Bedlam (Mark Robson / U.S., 1946):

The pictorial bedrock is Hogarth, a portrait of the Age of Enlightenment permeated with postwar trauma. The asylum in 18th-century London is a tour house for aristocrats to gawk at "loonies in cages," the Apothecary General (Boris Karloff) uses inmates as amusement at a nobleman's fête. The gross lord (Billy House) enjoys a quick wit, the courtesan (Anna Lee) cloaks her empathy behind a flinty veneer, "a kind heart butters no parsnips." Bitten by the reformist bug, she becomes an inconvenience and has her sanity questioned by judges, into the snake pit she goes. "They have their worlds, we have ours... Separate dreams," a Val Lewton specialty.
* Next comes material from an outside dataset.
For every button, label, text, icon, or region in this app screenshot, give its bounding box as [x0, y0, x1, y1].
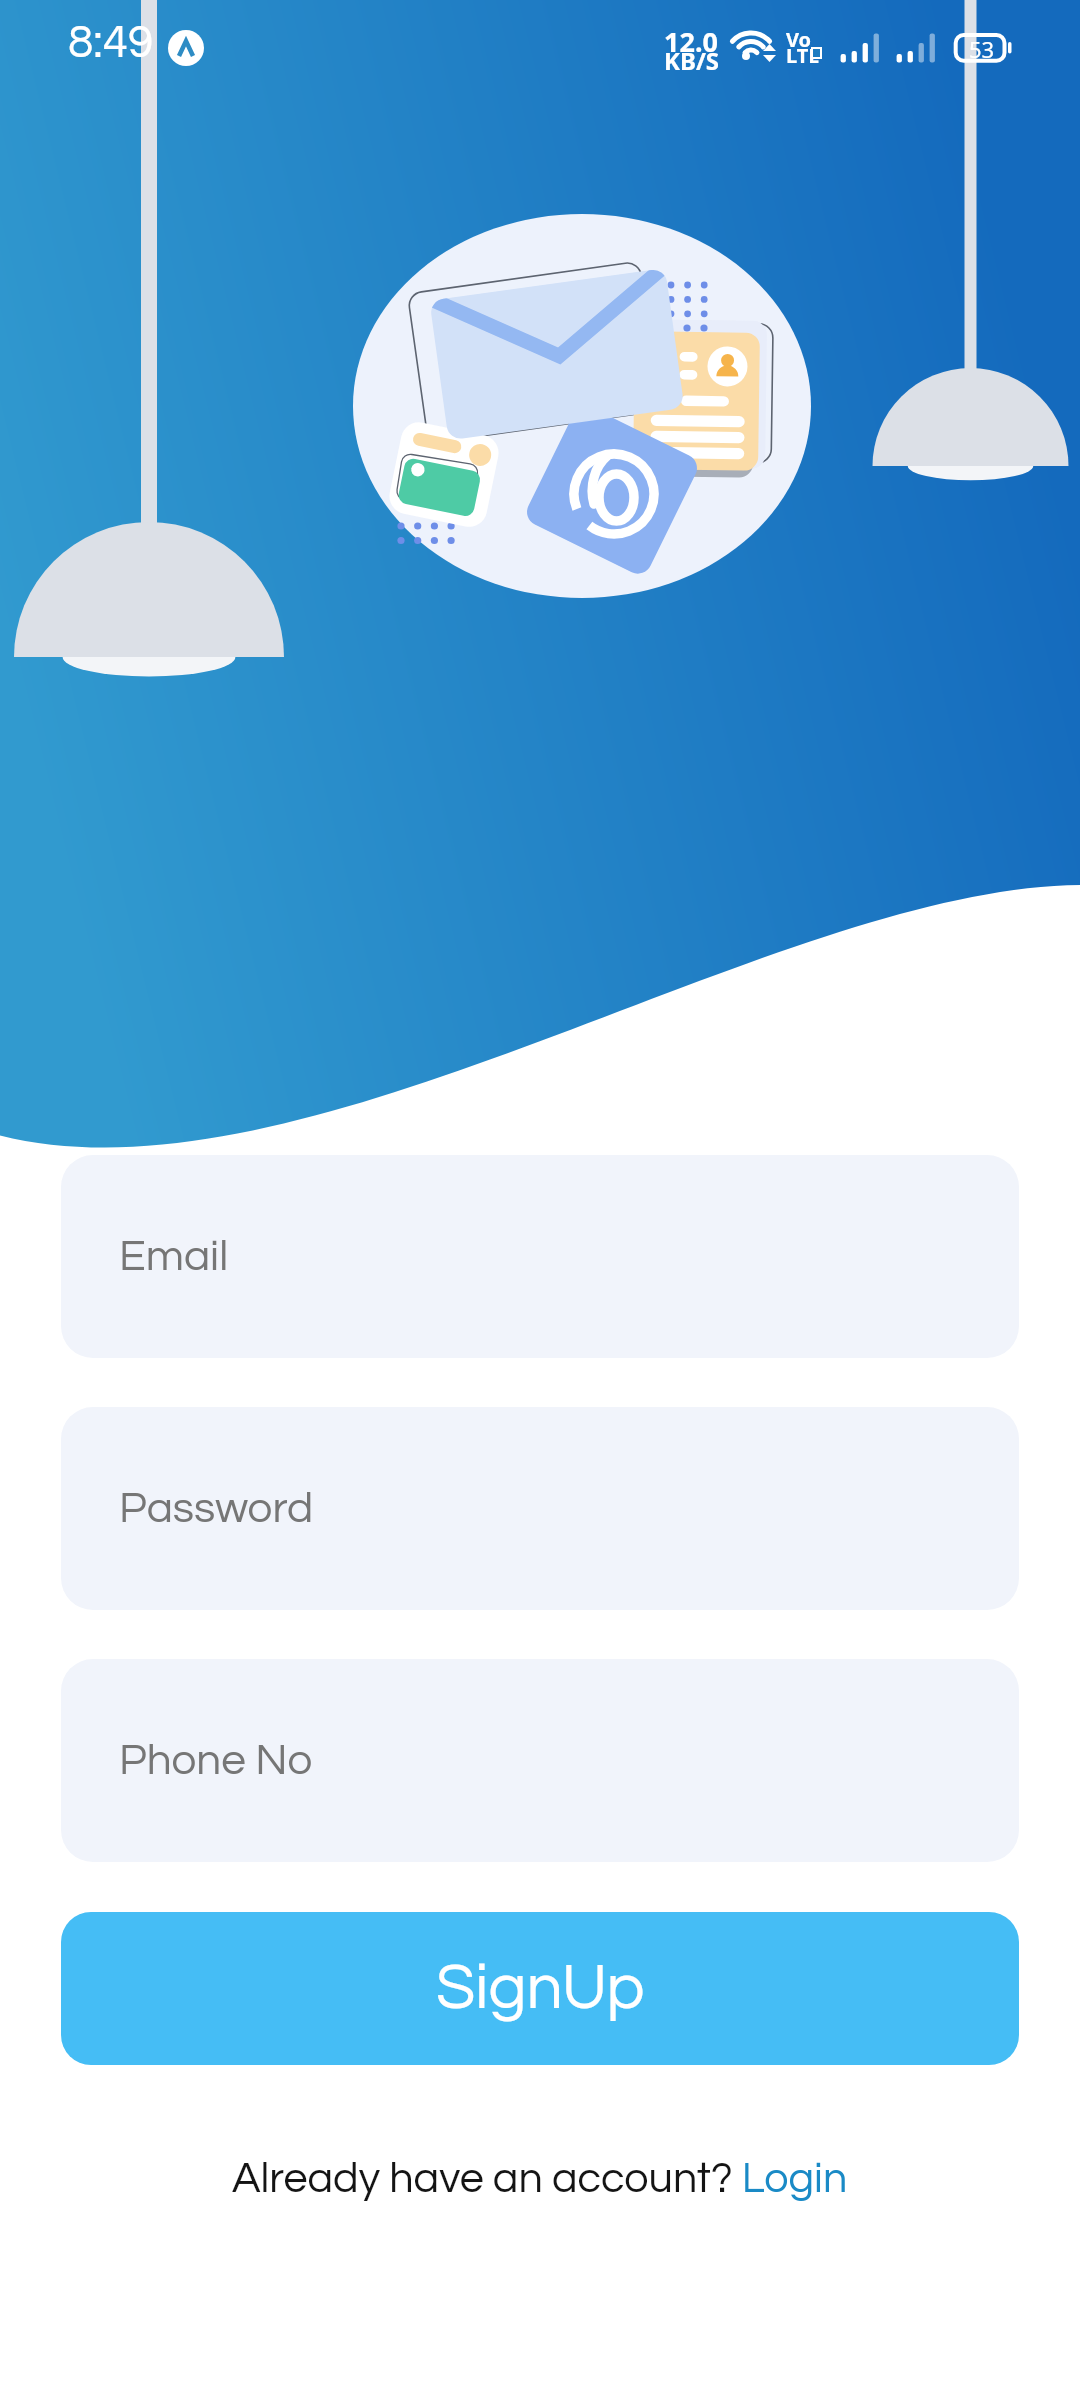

Every madhouse has its hierarchy: Ian Wolfe's paranoid lawyer (and flipbook projectionist) and Jason Robards Sr.'s silent, alcoholic writer comprise the "upper classes" of the catacombs, a cell with a chained Goliath tests the limits of the heroine's compassion. (Karloff watches gleefully from the sidelines, like a Buñuelian sinner savoring the degradation of a saint.) "There's much to be said about our national institutions." The villain is just another man vying for power amid refined cruelties, the outsider's perspective is that of a Quaker handyman (Richard Fraser). This is where Lewton's apprenticeship on A Tale of Two Cities comes into play, to Mark Robson's painterly method he adds dissolves to engravings between sequences, further elaborated by Clayton in The Innocents. Japing parrot and stabbing trowel, the Voice of Reason as a youth asphyxiated by a skin of gold, "that's a Tory joke for you." Shock Corridor, Marat/Sade, Amadeus... "The fear within" is the defense before the kangaroo court, a note from Poe follows the verdict. With Glen Vernon, Leyland Hodgson, Joan Newton, and Elizabeth Russell. In black and white.